Last fall, I found myself sitting in a coffee shop, feeling the familiar stress from someone reading the newspaper nearby, and taking it to inquiry. I asked one of my favorite mining questions: What’s my earliest memory of feeling like this?
I was brought right back to elementary school. Sitting in the classroom with my classmates. Feeling stress from taking a test. Hearing the rustling of paper. The stress I experienced now, sitting in a room with several other people, hearing the rustling of paper, mirrored the stress I felt back then. I experienced the situation as threatening then, and I did the same now. The rustling of paper, which to most would be a completely neutral or even comforting sound, to me was a threat. At a deeper neurological level, it even felt like a life and death situation. Seeing this, and doing more inquiry on it, greatly reduced the stress I experienced in those situations. (There is still more to look at.)
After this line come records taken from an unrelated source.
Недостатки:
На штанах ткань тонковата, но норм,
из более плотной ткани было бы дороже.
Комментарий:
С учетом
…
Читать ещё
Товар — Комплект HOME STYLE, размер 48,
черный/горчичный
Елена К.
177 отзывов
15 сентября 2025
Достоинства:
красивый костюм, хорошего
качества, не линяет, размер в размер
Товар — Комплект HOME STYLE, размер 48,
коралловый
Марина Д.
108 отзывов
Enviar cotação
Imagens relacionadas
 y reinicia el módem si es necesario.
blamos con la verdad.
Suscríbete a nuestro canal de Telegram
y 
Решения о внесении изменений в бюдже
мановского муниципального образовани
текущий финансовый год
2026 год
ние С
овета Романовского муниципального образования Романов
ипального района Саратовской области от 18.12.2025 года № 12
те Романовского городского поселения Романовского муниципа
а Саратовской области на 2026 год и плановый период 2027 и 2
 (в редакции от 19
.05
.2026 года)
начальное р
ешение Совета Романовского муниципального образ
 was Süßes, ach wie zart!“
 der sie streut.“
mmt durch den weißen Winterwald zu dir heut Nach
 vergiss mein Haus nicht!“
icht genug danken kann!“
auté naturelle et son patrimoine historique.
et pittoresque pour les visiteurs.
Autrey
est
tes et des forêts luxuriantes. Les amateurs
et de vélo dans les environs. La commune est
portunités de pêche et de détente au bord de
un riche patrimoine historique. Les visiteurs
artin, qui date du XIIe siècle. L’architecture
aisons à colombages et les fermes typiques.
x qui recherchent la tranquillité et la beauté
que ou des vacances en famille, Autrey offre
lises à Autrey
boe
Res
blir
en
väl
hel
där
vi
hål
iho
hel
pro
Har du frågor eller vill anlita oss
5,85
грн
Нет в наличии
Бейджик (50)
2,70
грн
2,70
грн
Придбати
I can’t help wonder if not misophonia – in many or most cases – have these type of origins. Early in life, we experience threat and stress, a particular sound is associated with the situation, and whenever we hear that sound later in life, it triggers the original sense of threat and stress.
I should mention that feeling stress and a sense of threat from the sound of rustling paper wasn’t limited to coffee shops. The stress I experienced – and partly still am experiencing – came up whenever I heard the rustling of paper, or I was sitting down in a confined space with people (train, bus, airplane), and especially when the two were combined.